Some example key takeaways from the sessions included (there were many more):

  • Inbound links are 5x more important than the page keyword content for SEO
  • Lead conversion expressed as an equation — 4*Motivation + 3*Value + 2*(Incentive – Friction) – 2*Anxiety
  • Testing is critical – use A/B splits, but knowing what to test is hardest aspect
  • Content is 50x more likely to be viewed by removing forms to collect personal information
  • Lead nurturing focus on only a subset of qualified prospective customers (those that want nurturing)
  • Use correct analytics such as Bounce Rate = # people who come but leave right away; track referrers that are staying and engaging; fix top pages with high bounce rates
  • Analyze what is changing over time – follow top 10 rising and falling, not the top 10 overall
  • Twitter usage for Business beyond responding to customer support issues is still undefined and needs additional evolution.

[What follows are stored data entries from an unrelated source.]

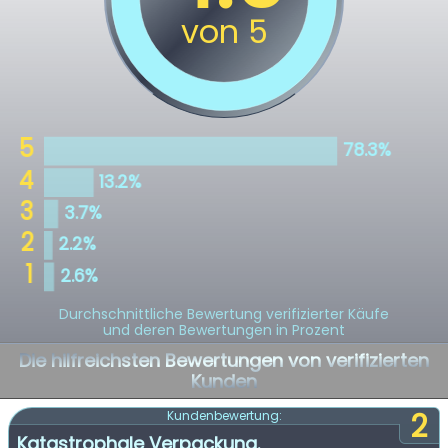
Durchschnittliche Bewertung verifizierter Käufe
und deren Bewertungen in Prozent
Die hilfreichsten Bewertungen von verifizierten
Kunden
2
Kundenbewertung:
Katastrophale Verpackung.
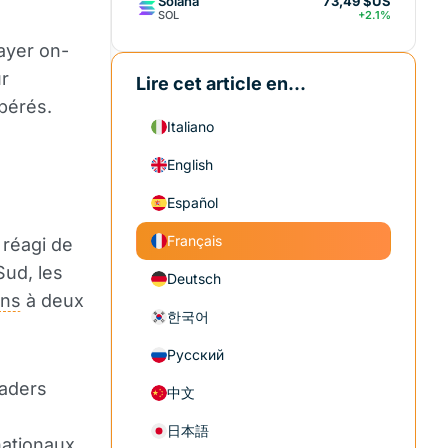
Solana
73,49 $US
SOL
+2.1%
layer on-
ur
Lire cet article en...
upérés.
Italiano
English
Español
Français
 réagi de
Sud, les
Deutsch
ins
à deux
한국어
Русский
raders
中文
日本語
nationaux,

There were also some good quotes:

  • “Don’t forget that leads are people” – Brian Carroll, inTouch
  • “Don’t suck” (stated about 50 times) – Avinash Kaushik, Google
  • “Clarity trumps persuasion” – Jeanne Hopkins, MarketingExperiments

Aspects of the Certification program (kudos to Rebecca Corliss) that impressed me are:

  • A topical expert taught each of the subjects instead of a HubSpot employee.  This provided attendees exposure to a broader network of experts for follow-up with specific issues.
  • The courses were free flowing and thus more interesting.  However, listening to the Q&A it became clear that many attendees needed more basic overviews, definitions, and examples to understand the rest of the sessions.
  • The number of hours of content is non-trivial and requires participants to make a real investment in gaining skills.  16 hours rivals many other introductory industry training programs.
  • The exam questions were not pure fluff designed to give a false sense of accomplishment for attendees.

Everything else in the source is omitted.